Strategic Recommendations
Format Selection Matrix
| Goal | Data Profile | Format | Why |
|---|---|---|---|
| High-volume LLM input | Repetitive lists | TOON | 30–60% token savings |
| Web APIs | Complex, interoperable | JSON | Standardized + universal |
| Complex config | Deep nesting + comments | YAML | Readable & flexible |
| Simple configs | Flat settings | TOML | Clean + minimal |
| Mixed, unpredictable data | Heterogeneous | JSON | Most robust |
Architecture Recommendations
Use TOON for internal LLM loops
You instantly gain:
- huge token savings
- reduced error rates
- cleaner context windows
Keep JSON at external boundaries
APIs, webhooks, integrations JSON still wins.
Build a serialization layer
Implement:
- JSON → TOON converter
- TOON → JSON converter
This hybrid system gives you both:
- JSON’s interoperability
- TOON’s token efficiency
Use TOON only where it fits
Avoid TOON for:
- deep nesting
- mixed data
- non-uniform schemas
TOON is perfect only when structure is predictable.
FAQ JSON vs TOON
What is TOON format?
TOON (Token-Oriented Object Notation) is a lightweight, indentation-based format designed to minimize token usage in LLM prompts by removing repeated JSON keys and symbols.

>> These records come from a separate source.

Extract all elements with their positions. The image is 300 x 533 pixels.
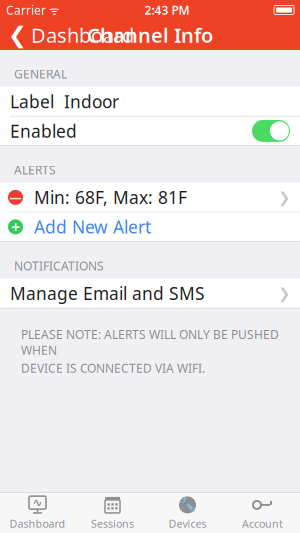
button[interactable]: ❮: [0, 16, 142, 54]
staticText: Channel Info: [87, 22, 213, 48]
staticText: 🔧: [179, 497, 196, 512]
staticText: 2:43 PM: [144, 2, 190, 18]
staticText: Account: [242, 516, 283, 531]
button[interactable]: Sessions: [75, 493, 150, 533]
staticText: Label: [10, 90, 54, 113]
staticText: Min: 68F, Max: 81F: [34, 186, 187, 209]
staticText: Add New Alert: [34, 215, 151, 238]
staticText: Carrier: [6, 2, 46, 18]
staticText: +: [11, 216, 20, 237]
button[interactable]: +: [0, 212, 300, 241]
staticText: ❯: [278, 285, 290, 302]
staticText: NOTIFICATIONS: [14, 258, 104, 274]
staticText: —: [10, 189, 22, 205]
staticText: Dashboard: [31, 22, 134, 48]
staticText: ∿: [32, 496, 42, 509]
staticText: Devices: [168, 516, 206, 531]
staticText: ❯: [278, 189, 290, 206]
button[interactable]: —: [0, 183, 300, 212]
staticText: ALERTS: [14, 162, 56, 178]
staticText: Indoor: [64, 90, 119, 113]
staticText: Manage Email and SMS: [10, 282, 205, 305]
staticText: Enabled: [10, 119, 77, 142]
button[interactable]: Manage Email and SMS: [0, 279, 300, 308]
staticText: DEVICE IS CONNECTED VIA WIFI.: [21, 360, 205, 376]
staticText: PLEASE NOTE: ALERTS WILL ONLY BE PUSHED …: [21, 326, 279, 358]
staticText: GENERAL: [14, 66, 67, 82]
button[interactable]: 🔧: [150, 493, 225, 533]
staticText: ❮: [8, 22, 27, 48]
staticText: ᯤ: [46, 2, 60, 18]
staticText: Dashboard: [10, 516, 66, 531]
staticText: Sessions: [91, 516, 134, 531]
button[interactable]: Enabled: [252, 120, 290, 142]
button[interactable]: Account: [225, 493, 300, 533]
button[interactable]: ∿: [0, 493, 75, 533]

How much token savings does TOON offer compared to JSON?
TOON generally reduces token usage by 30–60%, especially for repetitive, structured data.
Is TOON a replacement for JSON?
No. JSON remains essential for external APIs, complex hierarchies, and interoperability. TOON is best for LLM-specific workflows.
When should I avoid TOON?
Avoid TOON for deep nesting, mixed data types, or any scenario requiring rich object relationships.
Why does token reduction matter?
Token reduction lowers LLM API cost, reduces latency, increases throughput, and frees up context window space.
How do I integrate TOON into my system?
Use a hybrid architecture: JSON at boundaries → convert to TOON → feed LLM → convert back if needed.
At End
JSON and TOON are not competitors they are complementary tools designed for different layers of modern AI systems.
JSON remains the best choice for APIs, complex data, and interoperability. TOON is the new powerhouse for optimizing structured data fed into LLMs, offering 30–60% token savings and improved reliability in AI agent workflows.
A hybrid architecture JSON at the boundaries, TOON inside the LLM pipeline delivers the best balance of performance, cost efficiency, and long-term maintainability.